BANDE DESSINÉE

Le coin BD

Chaque mois, La Presse vous présente une entrevue avec un créateur de BD et des recensions d’albums qui ont retenu notre attention.

Siris

La renaissance de La Poule 

Vogue la valise – L’intégrale
La Pastèque
350 pages

Il fait de la bédé depuis plus de 20 ans, mais c’est en racontant sa propre histoire dans le premier volet de Vogue la valise (paru en 2010) que Siris a été découvert du grand public. Le bédéiste québécois vient de lancer la suite et fin de son récit de jeunesse dans un album remarquable.

Son histoire crève-cœur n’est pas unique, mais elle n’en est pas moins révoltante. Une histoire à la fois épouvantable et, oui, bizarrement, divertissante.

Dernier d’une fratrie de cinq enfants, il a payé, comme tous les membres de cette famille modeste de la Rive-Sud, pour les frasques de son père alcoolique dans les années 60. Le premier volet de Vogue la valise était d’ailleurs centré sur ce Renzo plutôt sympathique, mais maître incontesté des boulettes et dérives de tous genres.

Malgré les tentatives désespérées de sa mère, les cinq enfants Sirois ont été séparés et placés dans des familles d’accueil, toutes plus exécrables les unes que les autres. C’est à se demander pourquoi elles se portaient volontaires pour garder ces enfants (outre le maigre cachet qu’elles recevaient).

Cette mère, qui aura fait tout ce qu’elle pouvait pour récupérer ses enfants, est finalement morte d’un cancer. Siris avait 11 ans – la scène est immense dans l’album.
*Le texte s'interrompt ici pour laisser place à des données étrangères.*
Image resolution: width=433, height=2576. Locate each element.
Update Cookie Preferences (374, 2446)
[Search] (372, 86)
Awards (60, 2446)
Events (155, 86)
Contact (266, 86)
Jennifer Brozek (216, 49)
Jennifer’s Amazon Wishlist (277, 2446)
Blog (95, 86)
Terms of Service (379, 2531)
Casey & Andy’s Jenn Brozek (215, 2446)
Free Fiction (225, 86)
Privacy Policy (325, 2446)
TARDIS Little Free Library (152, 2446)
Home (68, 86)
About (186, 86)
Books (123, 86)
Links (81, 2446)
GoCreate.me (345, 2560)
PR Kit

Bref, une jeunesse difficile, c’est le moins qu’on puisse dire, mais racontée ici avec beaucoup de cœur, d’humour et de fantaisie. Sans pathos. Un récit touchant, mais jamais larmoyant, où l’on se prend d’une affection spontanée pour ce personnage baptisée La Poule pour sa « drôle de binette » et peut-être sa bouche en cul de poule.

Pour l’anecdote, Siris nous confie que c’est plutôt en rentrant d’un voyage en France avec un groupe de dessinateurs – où un collègue français appelait tout le monde « Ma poule », qu’il a hérité du surnom de « La Poule ».

« Quand j’ai commencé à raconter mon histoire, ça m’a permis de me distancer un peu de mon personnage. Parce qu’il y a de la houle avec La Poule ! C’est une histoire à fleur de peau… »

— Siris

La vérité est que Siris est identique à son personnage (jusqu’aux sourcils touffus) : un peu « chialeux », mais foncièrement optimiste et bon. Oui, malgré toute cette histoire, cet homme n’est animé par aucun désir de vengeance.

Comment diable a-t-il survécu à ça ? « La bédé et la musique », répond spontanément Siris, qui dessine des « petits bonshommes » depuis son plus jeune âge.

Après une courte pause, Siris étoffe sa réponse. « Il y a toute une chaîne humaine de gens qui ont été là à des moments différents, et à qui j’ai pu m’accrocher. Ma mère, mon ami Alain, qui m’a fait découvrir la bédé, la fille de ma famille d’accueil (Lulu), qui a toujours été gentille avec moi, mon frère Louis, mes sœurs, que j’ai revues plus tard, un de mes oncles aussi… »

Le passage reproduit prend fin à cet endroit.